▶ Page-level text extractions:
┄┄┄┄┄┄
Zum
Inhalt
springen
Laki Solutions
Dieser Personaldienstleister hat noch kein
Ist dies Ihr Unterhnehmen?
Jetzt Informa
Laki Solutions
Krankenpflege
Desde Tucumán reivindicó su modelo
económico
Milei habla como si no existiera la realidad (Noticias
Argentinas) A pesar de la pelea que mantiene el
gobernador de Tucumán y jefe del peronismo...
┄┄┄┄┄┄
▶ Task directions: Search the entries above for "Tucumán". Show every line that has it.

▶ Exercise solution:
Desde Tucumán reivindicó su modelo
gobernador de Tucumán y jefe del peronismo...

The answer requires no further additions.